Amy, you're just human. Everything you're wrestling with and feeling is simply your humanity--whether doubt, fear, anxiety, or questions, it's all normal. On the other hand, anything you are not wrestling with and find strength or grace to face, that is all Christ. So rest in His ability and not your own. In our weakness HE is strong. No need to pretend to be strong. Remember how Paul wrote that He had learned to boast about his weaknesses for in them our God is glorified. This is not to say we go around moping all the time, and I can understand what you're saying out self-pity, but your situation is one that no one but you should understand. Anyhow, sharing is good because it lightens your burden. That is what your brothers and sisters are here for. I am always praying. I know we don't write back and forth or know each other personally, but God has alerted me to pray and encourage you and that is enough for now. Maybe we'll be neighbors in heaven. ;) Rest in Him dear one.

Michelle Bogart said...

I have never felt that you had a pity blog. To me your blog is a HOPE blog.

Yes, things are messy right now but the overwhelming message I get from your blog is no matter how low you go-you always have hope.

alicia said...

Wow. I'm feeling incresibly bad about my pit party now. You are an awesome person, espeically being able to stay so up through so many trials. Thanks for dropping by my discussion over at blogfrog. It hit home with alot of women and it's nice to know I'm not alone.

alicia

twondra said...

Thinking so much of you sweetie. (((HUGS)))

Charmaine said...

I do not see your blog as a pity-Amy blog nor do I see it as a medical blog. Your blog is simply what you are going through in your life at this time. I think for most of us reading your blog we are amazed at how strong you and your entire family is at dealing with the hardships you have all been handed. It is hard enough for most families to have a child that is continuously sick, but to have one of the parents also fighting for her life with cancer compounds that to stress levels that many families can not handle. You and your family show the rest of us so much strength, sometimes I think something I am dealing with is so tough, and then I think of you, Philip and your family and realize that my little trouble is nothing at all.

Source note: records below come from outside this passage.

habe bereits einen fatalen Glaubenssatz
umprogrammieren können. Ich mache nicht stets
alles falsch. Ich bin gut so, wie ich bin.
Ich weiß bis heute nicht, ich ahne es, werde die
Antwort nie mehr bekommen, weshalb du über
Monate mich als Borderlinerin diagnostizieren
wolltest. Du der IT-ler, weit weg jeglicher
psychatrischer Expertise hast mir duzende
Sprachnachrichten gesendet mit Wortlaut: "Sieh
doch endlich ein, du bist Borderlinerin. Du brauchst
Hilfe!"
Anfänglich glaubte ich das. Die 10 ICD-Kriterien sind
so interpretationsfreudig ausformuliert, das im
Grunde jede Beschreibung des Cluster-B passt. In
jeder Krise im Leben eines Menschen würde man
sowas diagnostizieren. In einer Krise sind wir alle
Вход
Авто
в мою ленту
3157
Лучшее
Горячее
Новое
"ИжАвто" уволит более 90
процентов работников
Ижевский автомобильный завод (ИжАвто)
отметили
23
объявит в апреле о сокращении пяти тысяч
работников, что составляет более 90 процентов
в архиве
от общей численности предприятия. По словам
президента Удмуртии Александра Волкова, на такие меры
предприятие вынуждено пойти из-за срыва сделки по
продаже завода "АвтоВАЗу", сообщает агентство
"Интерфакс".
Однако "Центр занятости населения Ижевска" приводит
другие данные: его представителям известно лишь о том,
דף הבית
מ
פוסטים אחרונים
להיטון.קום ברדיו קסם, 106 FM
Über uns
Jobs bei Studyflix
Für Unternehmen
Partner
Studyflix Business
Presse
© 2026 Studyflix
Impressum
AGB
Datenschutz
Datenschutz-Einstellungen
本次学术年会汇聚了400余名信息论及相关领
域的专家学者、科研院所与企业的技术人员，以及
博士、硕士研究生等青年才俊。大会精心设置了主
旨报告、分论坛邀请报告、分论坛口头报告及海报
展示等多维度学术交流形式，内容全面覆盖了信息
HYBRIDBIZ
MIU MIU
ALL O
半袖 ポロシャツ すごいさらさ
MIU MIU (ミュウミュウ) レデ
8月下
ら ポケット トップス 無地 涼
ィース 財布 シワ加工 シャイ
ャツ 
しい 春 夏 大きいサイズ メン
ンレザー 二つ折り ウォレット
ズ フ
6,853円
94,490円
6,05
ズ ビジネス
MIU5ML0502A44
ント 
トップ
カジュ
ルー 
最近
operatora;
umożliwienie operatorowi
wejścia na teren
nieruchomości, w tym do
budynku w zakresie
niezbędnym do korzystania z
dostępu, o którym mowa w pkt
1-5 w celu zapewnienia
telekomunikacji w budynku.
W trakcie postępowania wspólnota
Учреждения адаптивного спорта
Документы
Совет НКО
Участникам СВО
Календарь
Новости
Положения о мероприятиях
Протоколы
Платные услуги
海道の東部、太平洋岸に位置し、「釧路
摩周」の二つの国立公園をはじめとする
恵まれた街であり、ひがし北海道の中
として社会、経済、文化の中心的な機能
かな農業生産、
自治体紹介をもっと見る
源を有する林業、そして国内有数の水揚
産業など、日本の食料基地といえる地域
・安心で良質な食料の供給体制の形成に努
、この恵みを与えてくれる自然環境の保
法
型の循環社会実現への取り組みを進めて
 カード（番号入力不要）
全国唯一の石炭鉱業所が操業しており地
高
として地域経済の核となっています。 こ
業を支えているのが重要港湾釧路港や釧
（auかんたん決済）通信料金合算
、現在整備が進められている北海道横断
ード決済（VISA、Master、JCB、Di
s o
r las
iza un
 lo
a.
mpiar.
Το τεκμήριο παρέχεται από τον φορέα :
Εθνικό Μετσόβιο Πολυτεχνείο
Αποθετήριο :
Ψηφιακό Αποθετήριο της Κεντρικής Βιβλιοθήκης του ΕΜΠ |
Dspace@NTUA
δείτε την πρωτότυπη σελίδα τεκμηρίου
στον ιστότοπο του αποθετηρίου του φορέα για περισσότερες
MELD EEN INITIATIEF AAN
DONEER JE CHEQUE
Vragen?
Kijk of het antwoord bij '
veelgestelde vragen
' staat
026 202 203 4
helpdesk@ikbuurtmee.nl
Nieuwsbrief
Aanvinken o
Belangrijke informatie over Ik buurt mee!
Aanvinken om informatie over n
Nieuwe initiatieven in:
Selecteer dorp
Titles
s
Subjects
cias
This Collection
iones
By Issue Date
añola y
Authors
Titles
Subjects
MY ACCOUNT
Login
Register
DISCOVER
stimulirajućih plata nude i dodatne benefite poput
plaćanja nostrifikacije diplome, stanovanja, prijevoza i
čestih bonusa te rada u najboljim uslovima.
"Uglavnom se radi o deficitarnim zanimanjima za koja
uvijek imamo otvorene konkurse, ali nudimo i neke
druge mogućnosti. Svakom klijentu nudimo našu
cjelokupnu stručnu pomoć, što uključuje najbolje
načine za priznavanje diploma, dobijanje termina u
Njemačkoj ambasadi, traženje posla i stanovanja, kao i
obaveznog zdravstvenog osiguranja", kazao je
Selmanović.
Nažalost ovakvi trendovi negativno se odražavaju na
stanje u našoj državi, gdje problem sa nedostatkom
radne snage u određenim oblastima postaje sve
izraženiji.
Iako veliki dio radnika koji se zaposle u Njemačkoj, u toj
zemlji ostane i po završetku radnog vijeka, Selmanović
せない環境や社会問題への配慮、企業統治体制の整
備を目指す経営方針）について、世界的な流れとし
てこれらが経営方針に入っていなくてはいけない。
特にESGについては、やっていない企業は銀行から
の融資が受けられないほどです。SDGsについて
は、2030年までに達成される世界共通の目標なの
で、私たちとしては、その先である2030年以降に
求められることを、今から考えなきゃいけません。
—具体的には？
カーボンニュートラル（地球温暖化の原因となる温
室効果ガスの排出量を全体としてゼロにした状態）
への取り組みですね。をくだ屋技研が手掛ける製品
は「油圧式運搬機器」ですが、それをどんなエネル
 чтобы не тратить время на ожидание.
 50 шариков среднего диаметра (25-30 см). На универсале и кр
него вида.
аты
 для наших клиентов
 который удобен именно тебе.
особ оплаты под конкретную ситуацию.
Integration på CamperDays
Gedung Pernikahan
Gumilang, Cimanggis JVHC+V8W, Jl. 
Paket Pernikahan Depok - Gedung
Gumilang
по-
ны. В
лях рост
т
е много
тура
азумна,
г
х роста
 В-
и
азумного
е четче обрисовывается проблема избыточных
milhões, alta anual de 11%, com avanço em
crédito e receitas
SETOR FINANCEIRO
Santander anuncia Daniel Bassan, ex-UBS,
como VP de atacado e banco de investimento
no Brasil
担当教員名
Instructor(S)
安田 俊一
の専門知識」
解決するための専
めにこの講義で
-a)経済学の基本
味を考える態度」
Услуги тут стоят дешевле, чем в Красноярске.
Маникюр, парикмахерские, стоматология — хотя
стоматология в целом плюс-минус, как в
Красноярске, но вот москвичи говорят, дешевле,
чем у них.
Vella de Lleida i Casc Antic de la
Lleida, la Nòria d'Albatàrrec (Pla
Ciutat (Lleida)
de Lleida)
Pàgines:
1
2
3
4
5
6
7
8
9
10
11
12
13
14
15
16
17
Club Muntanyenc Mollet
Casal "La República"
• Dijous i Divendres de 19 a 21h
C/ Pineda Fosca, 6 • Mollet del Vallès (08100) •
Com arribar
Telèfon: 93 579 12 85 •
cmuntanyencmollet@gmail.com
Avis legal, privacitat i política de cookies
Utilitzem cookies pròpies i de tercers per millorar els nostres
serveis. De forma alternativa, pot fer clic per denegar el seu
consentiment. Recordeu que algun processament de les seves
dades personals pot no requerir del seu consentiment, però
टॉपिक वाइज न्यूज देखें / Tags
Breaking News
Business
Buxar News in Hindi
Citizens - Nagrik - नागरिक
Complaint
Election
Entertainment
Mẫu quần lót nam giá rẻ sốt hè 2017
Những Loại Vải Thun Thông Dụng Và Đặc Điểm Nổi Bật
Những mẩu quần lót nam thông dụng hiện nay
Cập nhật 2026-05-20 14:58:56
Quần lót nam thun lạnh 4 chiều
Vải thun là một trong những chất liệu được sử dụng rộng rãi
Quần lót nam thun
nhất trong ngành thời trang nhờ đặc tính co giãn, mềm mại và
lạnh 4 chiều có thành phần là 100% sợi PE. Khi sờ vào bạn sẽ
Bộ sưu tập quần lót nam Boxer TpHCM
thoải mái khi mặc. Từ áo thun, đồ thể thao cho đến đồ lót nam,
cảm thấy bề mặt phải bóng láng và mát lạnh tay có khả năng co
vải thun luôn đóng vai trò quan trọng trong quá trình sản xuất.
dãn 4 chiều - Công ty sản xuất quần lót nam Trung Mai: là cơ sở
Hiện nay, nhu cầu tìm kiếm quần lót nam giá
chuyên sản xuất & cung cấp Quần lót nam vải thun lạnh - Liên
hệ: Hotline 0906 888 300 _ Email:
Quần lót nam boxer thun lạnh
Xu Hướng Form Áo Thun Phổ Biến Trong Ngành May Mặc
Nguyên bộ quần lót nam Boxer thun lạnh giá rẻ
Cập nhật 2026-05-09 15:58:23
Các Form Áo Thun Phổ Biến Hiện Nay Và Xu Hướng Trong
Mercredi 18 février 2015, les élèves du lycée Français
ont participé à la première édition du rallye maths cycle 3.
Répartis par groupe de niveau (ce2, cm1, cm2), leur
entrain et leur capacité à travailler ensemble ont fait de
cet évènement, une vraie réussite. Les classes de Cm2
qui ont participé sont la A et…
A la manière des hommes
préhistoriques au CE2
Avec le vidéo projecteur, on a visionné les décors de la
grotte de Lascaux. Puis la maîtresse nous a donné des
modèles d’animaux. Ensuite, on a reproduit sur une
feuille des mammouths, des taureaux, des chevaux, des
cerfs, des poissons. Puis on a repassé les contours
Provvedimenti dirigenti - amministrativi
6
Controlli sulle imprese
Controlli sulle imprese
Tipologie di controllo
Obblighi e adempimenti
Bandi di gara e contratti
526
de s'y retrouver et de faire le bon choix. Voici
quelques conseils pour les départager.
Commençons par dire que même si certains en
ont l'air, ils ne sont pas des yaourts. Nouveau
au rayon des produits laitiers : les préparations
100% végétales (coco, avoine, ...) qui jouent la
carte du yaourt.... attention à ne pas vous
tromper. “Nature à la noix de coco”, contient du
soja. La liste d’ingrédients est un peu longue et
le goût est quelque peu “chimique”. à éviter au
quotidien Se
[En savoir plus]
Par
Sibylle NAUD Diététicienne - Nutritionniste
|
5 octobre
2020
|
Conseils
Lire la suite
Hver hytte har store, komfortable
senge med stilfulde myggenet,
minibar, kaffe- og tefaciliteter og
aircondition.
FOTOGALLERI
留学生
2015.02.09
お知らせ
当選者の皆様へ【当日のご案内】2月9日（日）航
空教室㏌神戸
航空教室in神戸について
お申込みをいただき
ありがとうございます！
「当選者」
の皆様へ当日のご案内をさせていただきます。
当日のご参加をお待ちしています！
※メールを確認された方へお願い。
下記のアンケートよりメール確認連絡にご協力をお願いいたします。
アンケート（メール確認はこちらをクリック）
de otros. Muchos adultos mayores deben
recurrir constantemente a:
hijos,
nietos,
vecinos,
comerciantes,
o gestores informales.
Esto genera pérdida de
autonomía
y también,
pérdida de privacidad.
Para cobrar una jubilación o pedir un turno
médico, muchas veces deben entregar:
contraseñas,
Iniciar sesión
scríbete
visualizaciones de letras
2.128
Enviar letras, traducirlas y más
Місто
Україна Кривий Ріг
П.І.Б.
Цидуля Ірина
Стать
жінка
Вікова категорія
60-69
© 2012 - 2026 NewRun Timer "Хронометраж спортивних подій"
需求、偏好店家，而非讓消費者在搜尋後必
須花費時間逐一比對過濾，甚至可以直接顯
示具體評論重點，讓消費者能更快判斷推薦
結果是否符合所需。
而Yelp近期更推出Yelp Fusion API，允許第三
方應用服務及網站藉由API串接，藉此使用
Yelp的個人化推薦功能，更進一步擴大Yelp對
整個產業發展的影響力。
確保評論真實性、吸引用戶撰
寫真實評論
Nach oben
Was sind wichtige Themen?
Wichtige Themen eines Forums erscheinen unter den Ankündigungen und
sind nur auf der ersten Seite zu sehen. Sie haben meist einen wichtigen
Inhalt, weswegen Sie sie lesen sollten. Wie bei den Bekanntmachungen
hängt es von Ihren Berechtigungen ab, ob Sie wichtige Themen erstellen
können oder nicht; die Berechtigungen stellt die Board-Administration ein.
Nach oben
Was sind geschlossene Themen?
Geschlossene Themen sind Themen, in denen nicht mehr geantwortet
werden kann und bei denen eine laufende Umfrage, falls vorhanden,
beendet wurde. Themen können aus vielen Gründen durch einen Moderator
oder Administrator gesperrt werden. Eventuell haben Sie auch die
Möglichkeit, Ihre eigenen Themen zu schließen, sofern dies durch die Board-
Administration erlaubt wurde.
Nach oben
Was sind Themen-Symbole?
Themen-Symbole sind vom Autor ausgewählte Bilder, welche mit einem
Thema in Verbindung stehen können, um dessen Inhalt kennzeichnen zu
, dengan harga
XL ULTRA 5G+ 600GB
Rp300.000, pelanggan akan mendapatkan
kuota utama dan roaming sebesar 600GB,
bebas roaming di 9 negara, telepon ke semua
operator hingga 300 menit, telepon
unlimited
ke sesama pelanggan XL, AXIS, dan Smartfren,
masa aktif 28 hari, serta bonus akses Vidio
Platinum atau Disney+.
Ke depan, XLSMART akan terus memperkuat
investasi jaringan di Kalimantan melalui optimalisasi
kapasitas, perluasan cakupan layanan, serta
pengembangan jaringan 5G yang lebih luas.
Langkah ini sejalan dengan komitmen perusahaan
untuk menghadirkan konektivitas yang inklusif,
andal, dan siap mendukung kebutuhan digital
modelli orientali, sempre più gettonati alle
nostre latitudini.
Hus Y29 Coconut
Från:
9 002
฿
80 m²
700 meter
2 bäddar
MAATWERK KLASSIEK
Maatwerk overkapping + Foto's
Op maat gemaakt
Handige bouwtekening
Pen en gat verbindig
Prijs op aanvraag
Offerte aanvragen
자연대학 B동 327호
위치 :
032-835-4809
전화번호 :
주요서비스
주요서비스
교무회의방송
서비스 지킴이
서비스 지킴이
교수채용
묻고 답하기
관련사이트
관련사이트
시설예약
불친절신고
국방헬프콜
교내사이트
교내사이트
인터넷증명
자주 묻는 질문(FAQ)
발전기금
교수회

Your blog should grow and change just as we all grow and change...this is your blog and it should be just that "your" blog, if people don't like what you write, so what, they do not need to read it...as for me, I look forward to your posts and continue to look at you in amazement for your faith, your strength and your bare honesty...What you are going through is tough, it is hard, it is brutal and when you are honest about it...I can feel your pain, I feel your doubts...it makes me pray for you all, that much harder..you are such an inspiration.

misty said...

You have been through and are going through so much..your blog is about what is going on in your life, never a pity me or med blog.You help me see that although we can't control the challenges that come up in life, we can choose how we respond. The way you respond teaches so much, faith, courage, grace, perseverance..you inspire me and so many others. I love your honesty and appreciate you sharing the good, bad and in between. But beyond that, you are an awesome person, easy to talk to, great mom, so funny...there is much more than the struggles..it just shines through. Thanks for being you!

Anonymous said...

Just waving hello for right now as I'm "new" here. Good to have your email about the photo thing and I look forward to reading more here!